Correlation of Protestant Work Ethic with....
Attitudes Toward Homosexuals (r=-.36, N=303, p<.001)
Attitudes Toward Muslims (r=-.11, N=305, p<.05)
Attitudes Toward Poor People (r=-.193, N=306, p=.001)
Social Dominance Orientation ("Inferior groups should stay in their place", r=.336, N=331, p<.001)
I'm not sure if these are exactly the types or relationships that the researchers are interested in, but they seem related. The relationships seem pretty clear...that the protestant work ethic is related to negative attitudes toward outgroups (muslims, homosexuals, "inferior groups" and poor people). However, the relationship between conservativism and the protestant work ethic is large enough (r=.416, N=1009, p<.001), that it's possible that the only reason these variables are related is because they are all correlated with conservativism.

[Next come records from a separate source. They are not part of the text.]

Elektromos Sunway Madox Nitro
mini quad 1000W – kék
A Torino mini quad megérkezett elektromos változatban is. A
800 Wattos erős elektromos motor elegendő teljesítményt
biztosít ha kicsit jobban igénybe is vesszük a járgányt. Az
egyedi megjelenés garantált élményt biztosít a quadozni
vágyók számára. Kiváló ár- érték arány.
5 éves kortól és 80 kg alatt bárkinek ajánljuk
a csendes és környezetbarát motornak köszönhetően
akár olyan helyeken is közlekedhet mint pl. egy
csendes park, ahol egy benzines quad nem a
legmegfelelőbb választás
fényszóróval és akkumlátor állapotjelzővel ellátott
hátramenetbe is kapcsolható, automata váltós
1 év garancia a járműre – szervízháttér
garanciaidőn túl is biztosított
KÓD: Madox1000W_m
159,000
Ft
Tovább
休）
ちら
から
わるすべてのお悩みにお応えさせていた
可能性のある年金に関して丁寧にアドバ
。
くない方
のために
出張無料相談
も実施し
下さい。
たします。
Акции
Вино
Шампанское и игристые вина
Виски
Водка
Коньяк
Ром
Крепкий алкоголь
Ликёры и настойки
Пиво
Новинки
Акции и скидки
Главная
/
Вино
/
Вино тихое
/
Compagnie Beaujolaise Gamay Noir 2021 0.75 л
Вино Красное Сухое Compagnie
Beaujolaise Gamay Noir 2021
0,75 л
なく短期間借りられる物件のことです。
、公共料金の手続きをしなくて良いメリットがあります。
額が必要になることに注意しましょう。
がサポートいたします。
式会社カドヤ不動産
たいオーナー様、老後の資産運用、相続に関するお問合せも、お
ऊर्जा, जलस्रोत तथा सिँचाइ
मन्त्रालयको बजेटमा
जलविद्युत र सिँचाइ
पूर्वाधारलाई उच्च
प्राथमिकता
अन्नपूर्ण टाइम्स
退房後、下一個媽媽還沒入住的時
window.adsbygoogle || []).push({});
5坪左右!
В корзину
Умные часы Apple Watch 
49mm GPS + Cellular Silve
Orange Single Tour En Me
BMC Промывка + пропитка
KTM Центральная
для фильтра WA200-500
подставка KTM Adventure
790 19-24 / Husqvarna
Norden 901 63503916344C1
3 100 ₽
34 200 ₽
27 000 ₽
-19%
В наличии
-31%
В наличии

Sure enough, if we control for political orientation, the relationships become statistically insignificant for attitudes toward homosexuals (beta=-.085, N=229, p=.143) and Muslims (p=.459). Attitudes toward poor people (beta = -.159, N=231, p<.05) and social dominance orientation (beta = .138, N=262, p<.05) remain significantly related to belief in the protestant work ethic, even controlling for ideology.
The below diagram shows this in graph form, where attitudes toward poor people are negatively related to endorsement of the protestant work ethic amongst both liberals and conservatives.
...and people who endorse the protestant work ethic also like rich people (see below).
At some level, this relationship is fairly obvious, but as a liberal, it's something worth internalizing, since liberals sometimes make negative attributions about conservative attitudes toward the poor (despite the fact that conservative churches often do great humanitarian work). Specifically, conservatives may not dislike poor people mindlessly. Rather, their opinions about rich and poor people may be related to worthy moral concerns, specifically a belief in the importance of hard work, and they may feel that wealth is indicative of hard work. Results are consistent with work by Skitka and Tetlock, showing that conservatives are strongly influenced by the responsibility shown by those who want assistance.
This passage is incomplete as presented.